The online video company has reportedly been speaking with CBS, the show's former network and production arm, about reviving the series, said TV Guide. CNET News is published by CBS Interactive, a unit of CBS.
A Netflix spokesman declined to offer any information, telling CNET that the company does not comment on rumors or speculation.
However, TV Guide reported that preliminary talks between Netflix and the network have already begun. CBS President Leslie Moonves revealed in February that the network was chatting with Netflix about doing a show together, the magazine added, speculating that the show in question was "Jericho."

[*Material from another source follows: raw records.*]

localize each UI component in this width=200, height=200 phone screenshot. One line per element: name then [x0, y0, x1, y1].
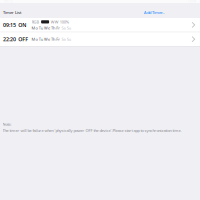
- staticText: OFF: [18, 36, 28, 43]
- staticText: WW 100%: [51, 19, 69, 24]
- staticText: Tu: [39, 36, 43, 42]
- staticText: Tu: [39, 25, 43, 31]
- staticText: Sa: [62, 25, 66, 31]
- staticText: Timer List: [3, 10, 21, 15]
- staticText: Su: [67, 36, 71, 42]
- staticText: Mo: [32, 25, 38, 31]
- staticText: Th: [51, 36, 55, 42]
- staticText: Fr: [56, 36, 60, 42]
- staticText: Add Timer...: [144, 10, 165, 15]
- staticText: Note:: [2, 122, 12, 127]
- staticText: Su: [67, 25, 71, 31]
- button[interactable]: 22:20: [0, 32, 200, 46]
- staticText: RGB: [32, 19, 40, 24]
- button[interactable]: 09:15: [0, 18, 200, 32]
- staticText: 09:15: [3, 21, 16, 28]
- staticText: We: [44, 25, 50, 31]
- staticText: Fr: [56, 25, 60, 31]
- staticText: Th: [51, 25, 55, 31]
- staticText: We: [44, 36, 50, 42]
- staticText: ON: [18, 21, 26, 28]
- staticText: The timer will be failure when 'physical…: [2, 128, 182, 133]
- button[interactable]: Add Timer...: [144, 10, 200, 15]
- staticText: Mo: [32, 36, 38, 42]
- staticText: Sa: [62, 36, 66, 42]
- staticText: 22:20: [3, 36, 16, 43]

Fans succeeded in saving the series from cancellation the first time around by sending CBS 20 tons of peanuts, a reference from the first season's final episode. But the show lasted only an additional seven episodes in its second season before being yanked off the air for good in 2008.
Several challenges await before the series stands a chance of life anew online.
The stars and producers would have to be rounded up, and their schedules freed to commit to a new season. Both Netflix and CBS would have to cough up the money to bring the series back into production, with some promise of a return on their investments.
"Jericho" focused on a small town in Kansas dealing with the aftermath of a nuclear holocaust that wiped out many of the major cities across the United States. The show's two seasons are currently available via streaming on Netflix.
If the details can be worked out, "Jericho" would joinas the second former network show to be revived by Netflix. New episodes of the quirky Fox comedy are scheduled to stream on Netflix starting next year after being off the air since 2006.
Netflix's focus is still on acquiring movies and TV shows, but the company has been venturing into its own programming.
Beyond bringing back "Arrested Development," Netflix has been airing an original show called "Lilyhammer" and is eyeing two additional series, "House of Cards" and "Hemlock Grove."
"There's a huge amount of enthusiasm for the Netflix original content strategy," Netflix spokesman Steve Swasey recently told CNET.
Netflix's strategy also shows a growing market for shows that may not be cut out for the networks but can often find their niche online.